#### Data provided:
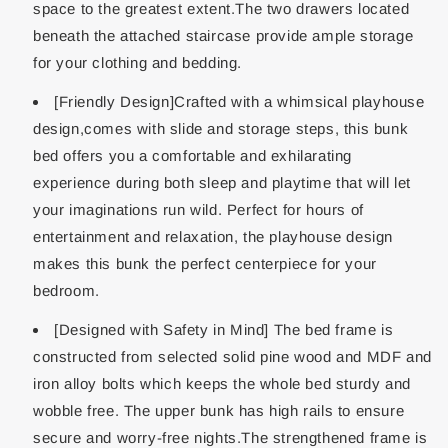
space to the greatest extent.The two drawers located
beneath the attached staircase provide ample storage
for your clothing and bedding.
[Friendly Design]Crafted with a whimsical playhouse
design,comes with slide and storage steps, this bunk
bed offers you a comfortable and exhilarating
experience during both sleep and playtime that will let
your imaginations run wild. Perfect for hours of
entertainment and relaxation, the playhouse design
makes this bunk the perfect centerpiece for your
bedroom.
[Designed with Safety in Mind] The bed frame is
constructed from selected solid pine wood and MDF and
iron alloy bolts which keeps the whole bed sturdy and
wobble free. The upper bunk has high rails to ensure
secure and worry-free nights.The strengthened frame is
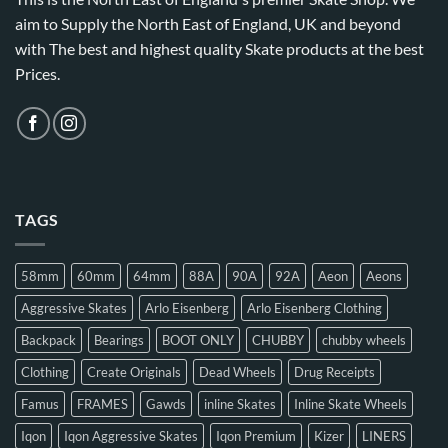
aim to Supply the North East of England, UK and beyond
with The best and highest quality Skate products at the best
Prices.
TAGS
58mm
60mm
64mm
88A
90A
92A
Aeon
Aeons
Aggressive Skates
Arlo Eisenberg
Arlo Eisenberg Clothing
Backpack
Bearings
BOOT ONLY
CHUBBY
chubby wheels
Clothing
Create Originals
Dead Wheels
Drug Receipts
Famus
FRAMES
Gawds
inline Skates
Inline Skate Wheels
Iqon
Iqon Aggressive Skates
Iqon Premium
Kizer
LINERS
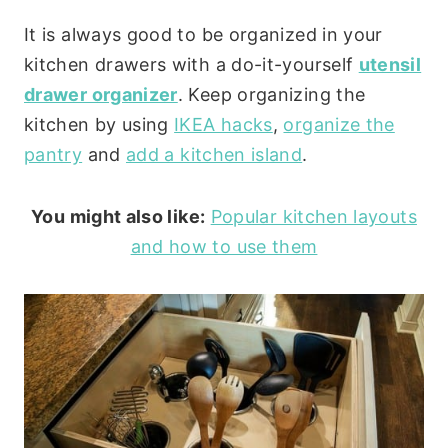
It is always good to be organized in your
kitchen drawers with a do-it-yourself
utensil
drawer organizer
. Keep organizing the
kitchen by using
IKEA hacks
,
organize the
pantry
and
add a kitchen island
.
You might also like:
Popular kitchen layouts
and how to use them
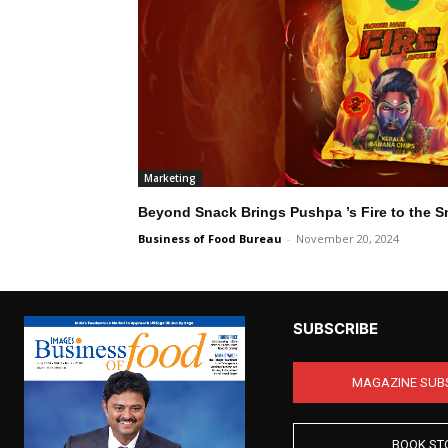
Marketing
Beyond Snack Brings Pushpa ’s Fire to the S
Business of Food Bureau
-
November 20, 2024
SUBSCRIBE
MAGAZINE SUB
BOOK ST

#### Exercise directions:
Please state how many lines in the records above hold the word "Arlo", giving only the number.

#### Answer to this exercise:
2